Serei ruim com quem reza para minha alma de má fé.
É sempre o inimigo que lava o pé, amigo crucifica.
Finca tua unha postiça na lama agora, muda mulher.
Sente enfeiar, crispa no sol, chora feto e afetos.
Teus descendentes vêm da água dessa infertilidade.
Não temos mais idade para isso de sentir saudades.
Tempo já acabou para quem falta, a espera desiste.


Fria

Dou pedrada em lagoa até ferir o dorso do sapo
(só não virou príncipe, porque falta de beijo magoa)
Sou pedra de gelo quebrada a sorrir dentro do saco
(bem depois de levar umas belas de umas pauladas)
Vampirizaram minha alma e agora estou aflita
Exigem que eu dê meu sangue a troco de nada:
- Nada nessa água até ficar com hipotermia, sua maldita!
Então, eu entro nessa fria e fico calada.



Ríspida

ATO I

Rabisco todas as folhas possíveis de uma resma (500 páginas) por semanas, enquanto aponto o lápis até ficar do curto ao inutilizável. A mão doendo. Separo todas as raspas da fina madeira suja de grafite e as coloco dentro da pia, sem tampa. Ligo a torneira a entupir o cano rapidamente, tudo de propósito, a fim de causar algum estrago. Afinal, hoje em dia tudo é artístico. Sendo dano, torna-se ainda mais convincente. Trago-lhes em lodo, portanto, um banheiro transbordante e absurdo!


ATO II

Quero chutar a canela fina daquela mal-amada com minha perna bonita, toda torneada no gesso, quebrar com a quebrada para ficarmos quites na rasteira. Inchar aqueles olhos fundos na base da porrada, com meu punho a ponto de contrair Lesão por Esforço Repetitivo, só por esporte. Tudo para ela saber que caminhar firme e olhar além, tranquilo, é para os fortes.
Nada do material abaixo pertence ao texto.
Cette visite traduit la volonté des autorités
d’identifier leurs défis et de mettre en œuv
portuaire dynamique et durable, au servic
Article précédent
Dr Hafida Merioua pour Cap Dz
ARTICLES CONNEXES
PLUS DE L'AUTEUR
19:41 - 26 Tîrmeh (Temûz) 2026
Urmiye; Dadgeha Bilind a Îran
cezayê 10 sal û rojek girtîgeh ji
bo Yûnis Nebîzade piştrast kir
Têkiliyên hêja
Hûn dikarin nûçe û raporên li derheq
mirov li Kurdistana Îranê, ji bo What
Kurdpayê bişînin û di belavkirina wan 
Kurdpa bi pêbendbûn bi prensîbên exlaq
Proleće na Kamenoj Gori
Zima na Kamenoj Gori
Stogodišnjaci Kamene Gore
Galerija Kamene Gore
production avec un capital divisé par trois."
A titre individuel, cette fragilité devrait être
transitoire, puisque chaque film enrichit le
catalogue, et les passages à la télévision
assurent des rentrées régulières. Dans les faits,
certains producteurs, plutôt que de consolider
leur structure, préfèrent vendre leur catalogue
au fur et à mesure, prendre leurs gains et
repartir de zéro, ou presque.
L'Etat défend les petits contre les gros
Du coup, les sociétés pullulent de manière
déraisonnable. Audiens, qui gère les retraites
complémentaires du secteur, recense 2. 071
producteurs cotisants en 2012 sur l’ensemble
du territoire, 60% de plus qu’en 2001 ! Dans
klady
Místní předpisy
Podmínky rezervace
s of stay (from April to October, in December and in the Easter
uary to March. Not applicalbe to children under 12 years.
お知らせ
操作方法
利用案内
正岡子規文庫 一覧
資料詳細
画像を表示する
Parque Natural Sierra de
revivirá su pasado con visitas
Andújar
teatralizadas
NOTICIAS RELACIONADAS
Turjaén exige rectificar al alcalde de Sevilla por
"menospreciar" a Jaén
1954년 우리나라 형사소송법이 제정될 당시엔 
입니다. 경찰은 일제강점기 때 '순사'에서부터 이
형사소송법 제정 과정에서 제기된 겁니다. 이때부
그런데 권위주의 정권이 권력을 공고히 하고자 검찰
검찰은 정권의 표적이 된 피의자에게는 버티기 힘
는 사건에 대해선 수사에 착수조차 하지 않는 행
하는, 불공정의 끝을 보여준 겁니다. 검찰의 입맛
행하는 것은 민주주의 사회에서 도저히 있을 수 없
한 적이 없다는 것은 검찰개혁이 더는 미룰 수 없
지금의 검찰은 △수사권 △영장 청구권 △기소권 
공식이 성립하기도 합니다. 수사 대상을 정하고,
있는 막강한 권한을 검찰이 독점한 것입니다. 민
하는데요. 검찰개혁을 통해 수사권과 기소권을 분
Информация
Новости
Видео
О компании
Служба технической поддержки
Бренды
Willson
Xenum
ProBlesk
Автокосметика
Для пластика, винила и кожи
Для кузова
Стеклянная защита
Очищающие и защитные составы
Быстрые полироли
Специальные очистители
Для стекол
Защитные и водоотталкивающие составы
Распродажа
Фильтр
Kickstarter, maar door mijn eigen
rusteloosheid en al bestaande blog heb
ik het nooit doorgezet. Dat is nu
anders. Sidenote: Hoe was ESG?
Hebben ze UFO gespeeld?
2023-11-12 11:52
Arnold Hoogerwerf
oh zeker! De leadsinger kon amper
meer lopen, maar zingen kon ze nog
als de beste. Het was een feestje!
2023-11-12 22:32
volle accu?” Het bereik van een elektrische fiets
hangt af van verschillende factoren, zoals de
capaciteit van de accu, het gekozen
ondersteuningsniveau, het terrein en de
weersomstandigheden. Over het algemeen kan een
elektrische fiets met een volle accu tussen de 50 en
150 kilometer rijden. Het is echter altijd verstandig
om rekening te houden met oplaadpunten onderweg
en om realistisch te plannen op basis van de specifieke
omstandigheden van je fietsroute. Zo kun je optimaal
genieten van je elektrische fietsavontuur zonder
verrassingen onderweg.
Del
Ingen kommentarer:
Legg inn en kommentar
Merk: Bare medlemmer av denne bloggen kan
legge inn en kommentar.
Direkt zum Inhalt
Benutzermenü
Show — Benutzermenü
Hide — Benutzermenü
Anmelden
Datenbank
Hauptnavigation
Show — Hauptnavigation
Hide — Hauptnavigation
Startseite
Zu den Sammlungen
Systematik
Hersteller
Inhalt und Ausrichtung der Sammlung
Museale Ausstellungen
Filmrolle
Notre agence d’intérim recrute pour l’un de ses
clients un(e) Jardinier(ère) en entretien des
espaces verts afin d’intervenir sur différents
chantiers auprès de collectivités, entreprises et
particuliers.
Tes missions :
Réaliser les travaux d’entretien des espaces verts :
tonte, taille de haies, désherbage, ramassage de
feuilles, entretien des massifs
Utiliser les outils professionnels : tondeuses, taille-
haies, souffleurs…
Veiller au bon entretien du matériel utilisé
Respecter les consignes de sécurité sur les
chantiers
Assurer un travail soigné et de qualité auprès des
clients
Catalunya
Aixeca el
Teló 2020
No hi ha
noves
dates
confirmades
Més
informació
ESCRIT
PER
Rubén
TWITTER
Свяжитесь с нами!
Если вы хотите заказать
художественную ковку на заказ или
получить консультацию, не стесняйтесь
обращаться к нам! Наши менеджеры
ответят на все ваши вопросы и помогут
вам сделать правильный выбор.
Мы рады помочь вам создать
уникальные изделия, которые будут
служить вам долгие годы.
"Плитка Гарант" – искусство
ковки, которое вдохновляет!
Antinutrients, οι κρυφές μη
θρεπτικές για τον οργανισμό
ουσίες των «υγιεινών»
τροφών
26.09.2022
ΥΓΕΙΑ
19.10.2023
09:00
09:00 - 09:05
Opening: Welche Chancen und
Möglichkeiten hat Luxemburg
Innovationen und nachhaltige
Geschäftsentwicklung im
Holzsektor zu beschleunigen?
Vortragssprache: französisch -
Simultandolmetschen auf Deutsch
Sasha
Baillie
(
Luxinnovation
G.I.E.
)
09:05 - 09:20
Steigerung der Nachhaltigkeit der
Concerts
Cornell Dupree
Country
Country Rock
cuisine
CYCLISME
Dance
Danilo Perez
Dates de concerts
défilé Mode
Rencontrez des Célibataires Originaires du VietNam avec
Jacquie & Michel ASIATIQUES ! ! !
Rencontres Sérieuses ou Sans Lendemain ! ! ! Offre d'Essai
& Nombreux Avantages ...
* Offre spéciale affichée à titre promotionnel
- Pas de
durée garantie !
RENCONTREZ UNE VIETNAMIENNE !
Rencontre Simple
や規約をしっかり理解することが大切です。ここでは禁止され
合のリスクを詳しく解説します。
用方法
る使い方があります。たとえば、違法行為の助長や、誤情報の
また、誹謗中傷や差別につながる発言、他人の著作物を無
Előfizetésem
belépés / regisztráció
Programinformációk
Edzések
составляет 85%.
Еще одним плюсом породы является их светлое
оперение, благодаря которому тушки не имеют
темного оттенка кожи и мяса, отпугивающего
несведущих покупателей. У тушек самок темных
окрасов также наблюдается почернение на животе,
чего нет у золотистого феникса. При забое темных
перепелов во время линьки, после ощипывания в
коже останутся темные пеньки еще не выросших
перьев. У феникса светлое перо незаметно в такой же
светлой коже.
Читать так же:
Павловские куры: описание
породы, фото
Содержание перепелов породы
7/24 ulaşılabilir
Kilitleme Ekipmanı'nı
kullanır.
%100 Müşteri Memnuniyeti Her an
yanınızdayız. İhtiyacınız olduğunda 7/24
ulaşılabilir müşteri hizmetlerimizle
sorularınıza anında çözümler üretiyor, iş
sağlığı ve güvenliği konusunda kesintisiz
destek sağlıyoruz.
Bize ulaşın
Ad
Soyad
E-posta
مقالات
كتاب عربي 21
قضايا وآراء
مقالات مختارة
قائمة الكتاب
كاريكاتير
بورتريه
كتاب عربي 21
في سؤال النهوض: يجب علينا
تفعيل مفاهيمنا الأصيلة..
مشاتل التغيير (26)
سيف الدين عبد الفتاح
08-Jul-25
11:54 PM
Ama-se também à ponta-pés e a golpes de vista. Tudo é ensinamento. Se for briga, lamento. A intenção de selarmos a paz cela até o cavalo mais arredio. Que dirá esta égua a me coicear, relinchosa... Aceita!


Sonholenta

Bem que o céu podia se estilhaçar agora no chão só para eu ter o aconchego de um frio natural, sem aquele calafrio forjado de todos os lugares com ar-condicionado, e então embalar meu sono-neném debaixo de cobertas bem grossas.

Queria o afago do vento em meus cabelos feito mão de namorado e meu corpo a roçar o calor do colchão tal um sem-teto descobrindo-se em seu próprio lar telhado.

Aconchego maior esse de concha a abraçar nácar até se transformar em pérola-madre. Mãe é casa onde a gente passou meses a morar, moldar, para depois partir. Mundo é meio de rua, cansa a gente de tanto rodar. O que atenua a vertigem é ter por que andar, mesmo que não se tenha perna nenhuma.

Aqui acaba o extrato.